Wednesday, August 07, 2013

Embedding Concepts in text for smarter searching with Solr4


Storing the concept map for a document in a payload field works well for queries that can treat the document as a bag of concepts. However, if you want to consider the concept's position(s) in the document, then you are out of luck. For queries that resolve to multiple concepts, it makes sense to rank documents with these concepts close together higher than those which had these concepts far apart, or even drop them from the results altogether.

We handle this requirement by analyzing each document against our medical taxonomy, and annotating recognized words and phrases with the appropriate concept ID before it is sent to the index. At index time, a custom token filter similar to the SynonymTokenFilter (described in the LIA2 Book) places the concept ID at the start position of the recognized word or phrase. Resolved multi-word phrases are retained as single tokens - for example, the phrase "breast cancer" becomes "breast0cancer". This allows us to rewrite queries such as "breast cancer radiotherapy"~5 as "2790981 2791965"~5.
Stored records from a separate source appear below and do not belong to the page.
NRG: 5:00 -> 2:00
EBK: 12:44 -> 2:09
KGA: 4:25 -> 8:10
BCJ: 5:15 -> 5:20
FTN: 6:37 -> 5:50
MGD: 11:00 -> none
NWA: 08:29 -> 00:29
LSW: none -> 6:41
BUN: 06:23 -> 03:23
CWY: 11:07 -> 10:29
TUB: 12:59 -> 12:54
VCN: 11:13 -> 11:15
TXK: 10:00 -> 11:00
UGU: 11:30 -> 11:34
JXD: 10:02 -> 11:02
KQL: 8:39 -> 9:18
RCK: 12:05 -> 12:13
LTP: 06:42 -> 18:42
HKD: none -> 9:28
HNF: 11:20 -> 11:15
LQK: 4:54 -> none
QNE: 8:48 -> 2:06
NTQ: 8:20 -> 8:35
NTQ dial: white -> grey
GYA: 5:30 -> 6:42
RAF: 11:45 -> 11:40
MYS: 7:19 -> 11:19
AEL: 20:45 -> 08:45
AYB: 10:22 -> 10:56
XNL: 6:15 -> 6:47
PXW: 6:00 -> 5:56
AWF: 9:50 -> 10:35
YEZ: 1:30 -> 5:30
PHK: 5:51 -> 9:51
One obvious advantage is that synonymy is implicitly supported with the rewrite. Medical literature is rich with synonyms and acronyms - for example, "breast cancer" can be variously called "breast neoplasm", "breast CA", etc. Once we rewrite the query, 2790981 will match against a document annotation that is identical for each of these various synonyms.

Another advantage is the increase of precision since we are dealing with concepts rather than groups of words. For example, "radiotherapy for breast cancer patients" would not match our query since "breast cancer patient" is a different concept than "breast cancer" and we choose the longest subsequence to annotate.

Yet another advantage of this approach is that it can support mixed queries. Assume that a query can only be partially resolved to concepts. You can still issue the partially resolved query against the index, and it would pick up the records where the pattern of concept IDs and words appear.

Finally, since this is just a (slightly rewritten) Solr query, all the features of standard Lucene/Solr proximity searches are available to you.

In this post, I describe the search side components that I built to support this approach. It involves a custom TokenFilter and a custom Analyzer that wraps it, along with a few lines of configuration code. The code is in Scala and targets Solr 4.3.0.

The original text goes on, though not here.